Filtration of genomes

Genome entities listed as partial in the NCBI statistic report were disregarded along with genomes of poor quality defined according to the following criteria. For establishment of the phylogeny of the Ascomycota and Basidiomycota four barcodes were assessed (HSP88 (XP_001392647), HSP90 (XP_001393974.1), α-1-tubulin (XP_001388988.1) and β-tubulin (XP_001392436.1)). These proteins were identified by using the reference sequences of A. niger CBS 513.88 as a query for BLAST against the protein lists of the individual genomes for identification of orthologous proteins. Is case an orthologous protein could not be identified, the fungi were not further considered. Each kind of orthologous protein was aligned separately for subsequent concatenation using MEGA742 for multiple alignments with MUSCLE scoring43. The concatenation alignment was used for construction of a traditional Neighbors-end joining44 phylogenetic tree using pairwise deletion and 100 bootstrap iterations. This was done to establish a deeper understanding of the taxonomic relationship between the species and to identify irregularities in the taxonomic identification listed in NCBI. Entities not placed consistently near the taxonomically related species i.e. not having at least three species from the same genus next by, were not considered for further analysis. A combined phylogenetic tree is available in Supplementary Material, Fig. S4. Furthermore, genomes having less than 40 different “Function;Family” observations were not included in further analysis to secure enough information in each entity for proper separation.

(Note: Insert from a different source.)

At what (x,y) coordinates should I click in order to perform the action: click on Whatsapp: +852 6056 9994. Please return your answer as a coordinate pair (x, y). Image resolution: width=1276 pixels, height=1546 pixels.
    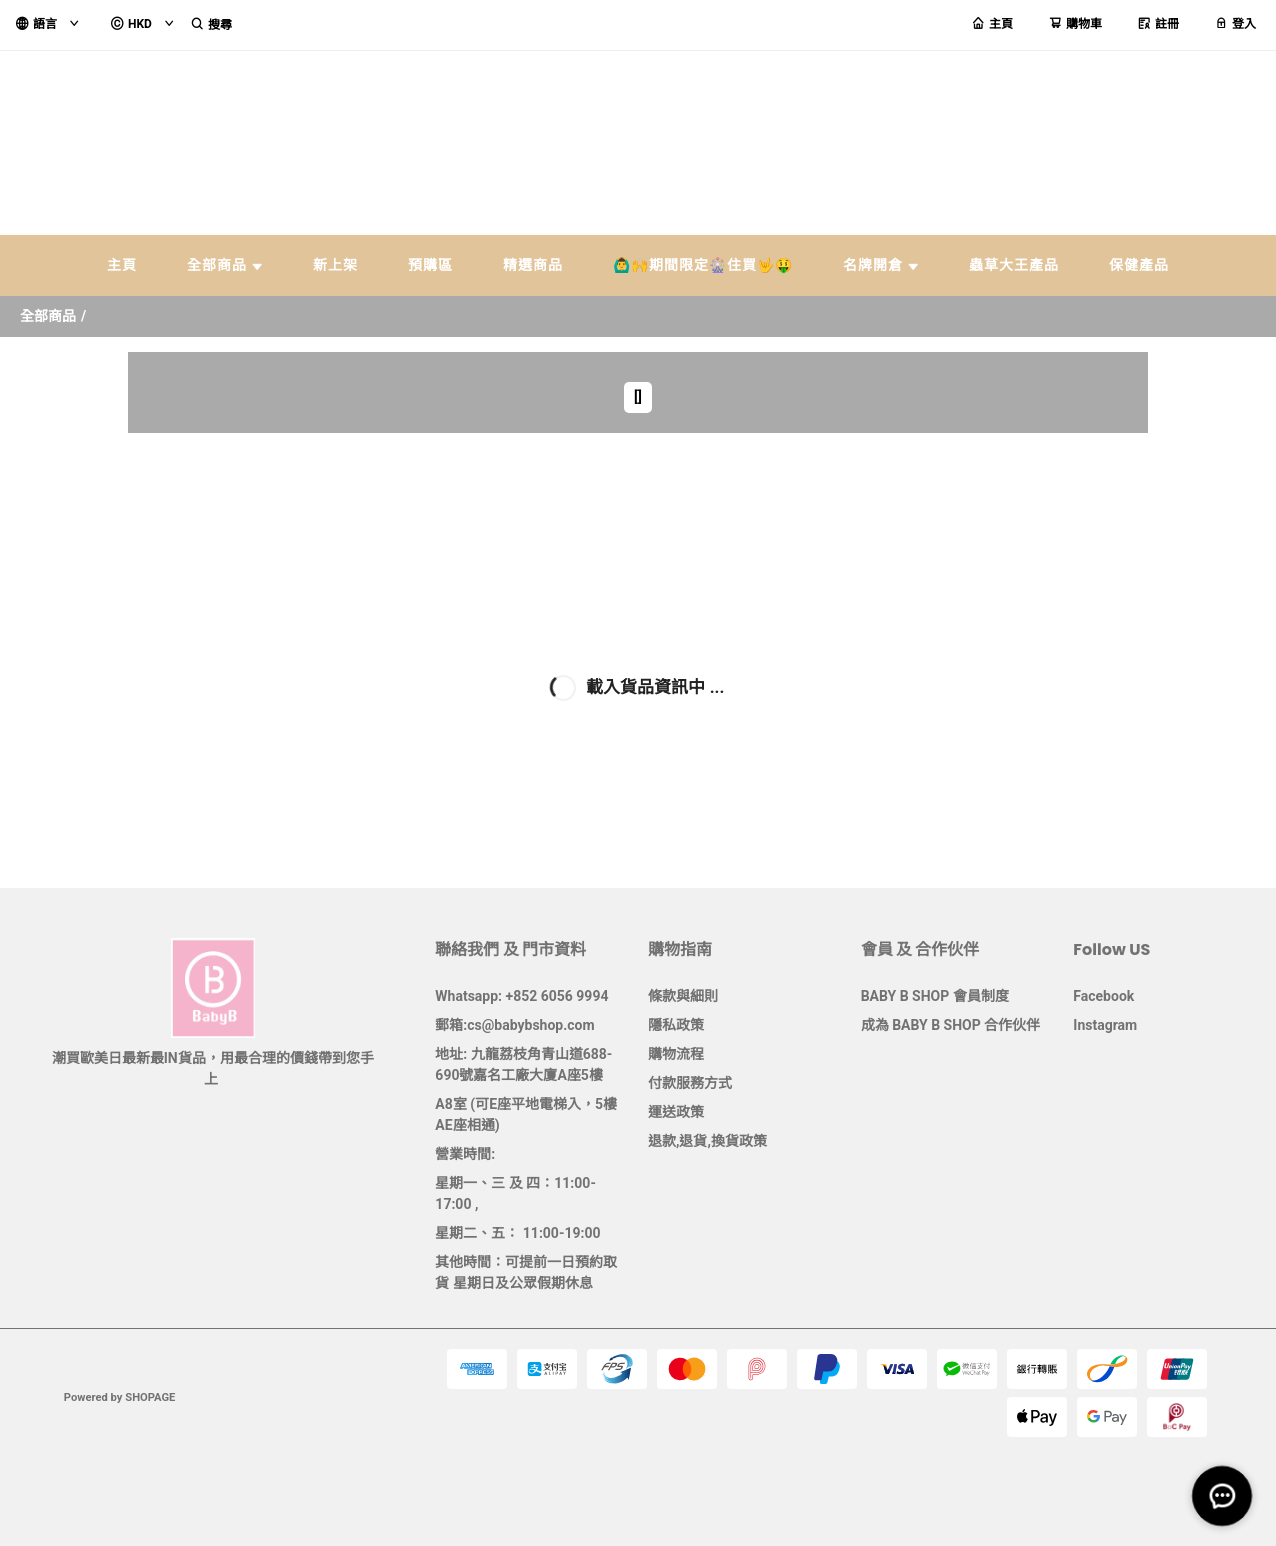
    Looking at the image, I should click on (521, 996).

For each of the genomes of Aspergillus and Penicillium, 14 proteins (related to Tubulin or Heat Shock Proteins) were attempted to be identified by BLAST as described above. This was done to validate the provided taxonomical identification listed in NCBI to supply bases for removal or renaming of certain fungi for further analysis. Fourteen orthologues proteins were used from each Aspergillus and Penicillium species to obtain required resolution to observe differences down to species level. In total six Tubulin proteins (α-1-Tubulin (XP_001388988.1), α-2-Tubulin (XP_001396857.1), β-1 (XP_001392436.1), γ-Tubulin (XP_001392761.2), Tubulin-specific chaperone C (XP_001397556.1) and Tubulin-specific chaperone D (XP_001398704.2)) and eight Heat Shock Proteins were included (HSP60 (XP_001395564.1), HSP70-1 (XP_025459513.1), HSP70-2 (XP_025448922.1), HSP88 (XP_001392647), HSP90 (XP_001393974.1), HSP98-1 (XP_001392464.1), HSP98-1 (XP_001389736.1) and HSP-STI1 (XP_001395168.2)). The resulting phylogenetic tree can be seen the Supplementary Fig. S3. Species that were alone within their own section were not considered for further analysis; when multiple strains of the same species were available, only the newest version was considered (a dendrogram containing all strains can be seen in Fig. S1). The Aspergillus strain Z5 has been assigned to the species A. sydowii45; Penicillium strain HKF2 is listed as P. chrysogenum46; Three strains (NCPC10086, P2niaD18, IB 08/921) listed as P. chrysogenum have been altered to P. rubens47,48.

As a result of the filtering procedure several different species have been corrected based on Supplementary Materials Figs. S2S4, Table S1a–e and Table S2.